The impact of the current climate policy on people’s everyday lives is still quite abstract. Climate policy comes in the form of higher taxes and fees on energy. If we really want to achieve climate neutrality, we need to change our behaviour in all these areas of life. A major turnaround in climate policy will certainly produce losers among both households and corporates.
In addition, prosperity and employment are likely to suffer considerably. There are no adequate cost-effective technologies yet to allow us to maintain our living standards in a carbon-neutral way. That means that carbon prices will have to rise considerably in order to nudge people to change their behaviour. Another (or perhaps supplementary) option is to tighten regulatory law considerably.
To what extent may we be willing to accept some kind of eco-dictatorship (in the form of regulatory law) in order to move towards climate neutrality?

This is congruent with the observations of both the former and current Bank of England Governors. Prior to his departure as governor of the Bank of England, Mark Carney warned that companies unable to meet the SDG regulatory standards “will go bankrupt, without question”, In other words, lines of credit, without which even multinational corporations cannot hope to function, will be limited only to those who can afford to implement the required changes.

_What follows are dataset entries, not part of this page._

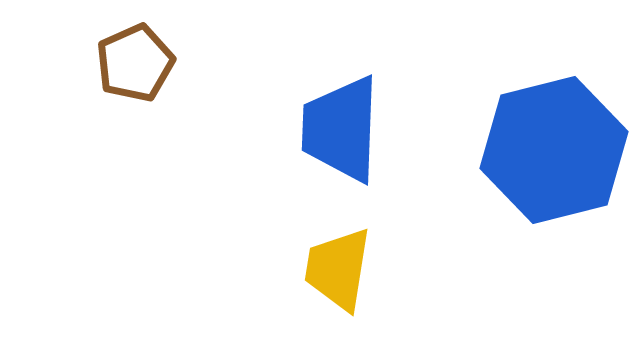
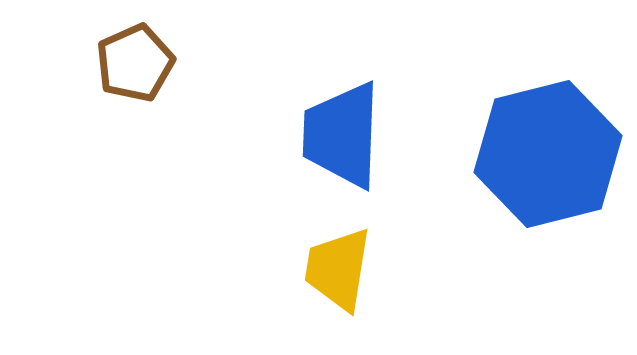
blue trapezoid: moved 1 px right, 6 px down
blue hexagon: moved 6 px left, 4 px down
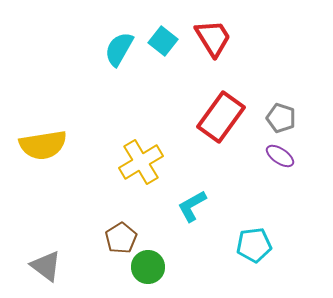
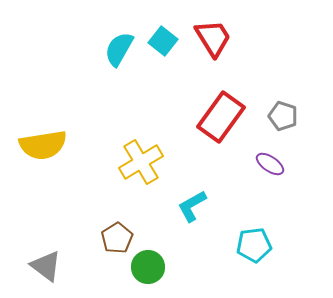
gray pentagon: moved 2 px right, 2 px up
purple ellipse: moved 10 px left, 8 px down
brown pentagon: moved 4 px left
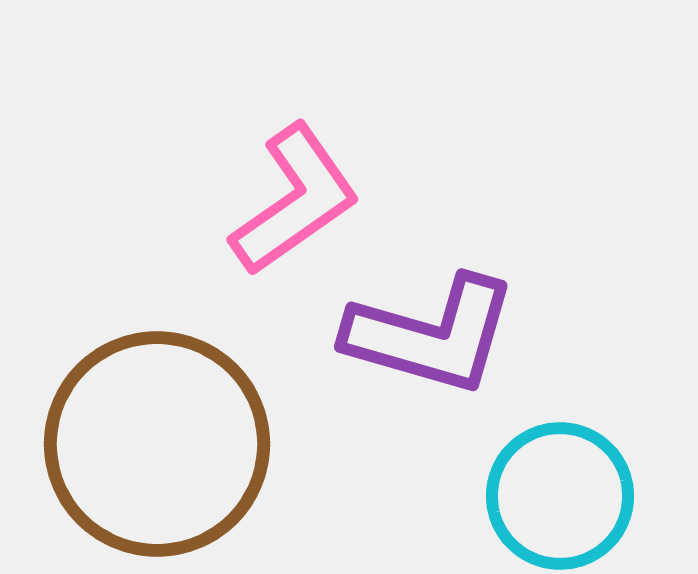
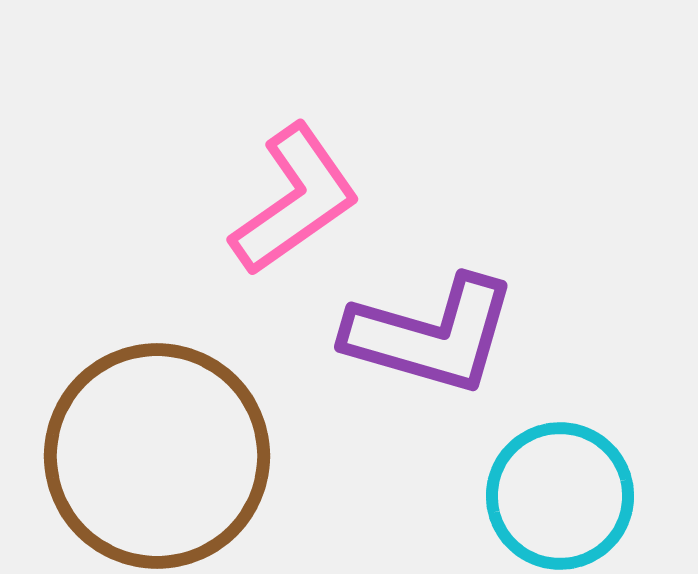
brown circle: moved 12 px down
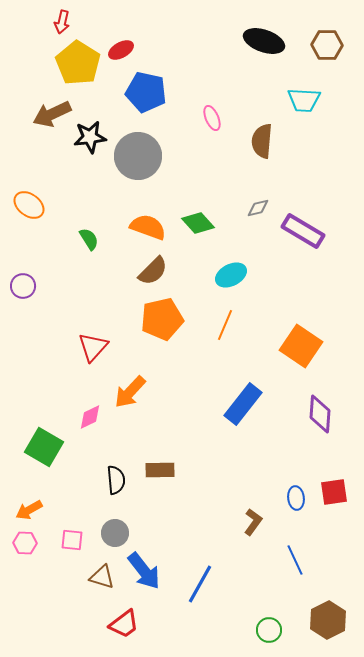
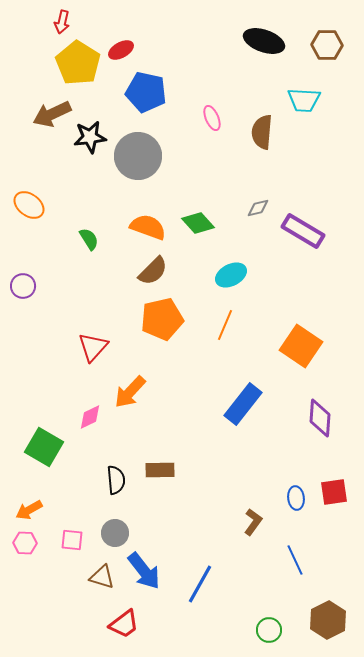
brown semicircle at (262, 141): moved 9 px up
purple diamond at (320, 414): moved 4 px down
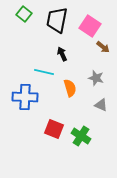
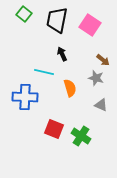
pink square: moved 1 px up
brown arrow: moved 13 px down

More recently — now as the UN Special Envoy for Climate Action and Finance, the UK Government’s Special Advisor to the COP26 conference and a Board Trustee of the WEF — Carney reinforced his message and signalled to his stakeholder partners how the new IMFS would select the corporate winners and losers.

There will be industries, sectors and firms that do very well during this process because they will be part of the solution. But there will also be ones that lag behind and they will be punished.

The winners and losers dichotomy won’t just apply to corporations. The new stakeholder IMFS does not appear to be based upon mass employment, either. Recently, the UK Government released their Green Jobs Taskforce Report. Promising a glittering future of employment opportunities, they cite the International Energy Agency (IEA) report Net Zero by 2050: A Roadmap for the Global Energy Sector. The IEA, in turn, had stated:

The transition to net zero brings substantial new opportunities for employment, with 14 million jobs created by 2030 … In our pathway, around 5 million jobs are lost … meaning structural changes can cause shocks for communities with impacts that persist over time.
This requires careful policy attention to address the employment losses. It will be vital to minimise hardships associated with these disruptions … locating new clean energy facilities in heavily affected areas wherever possible, and providing regional aid.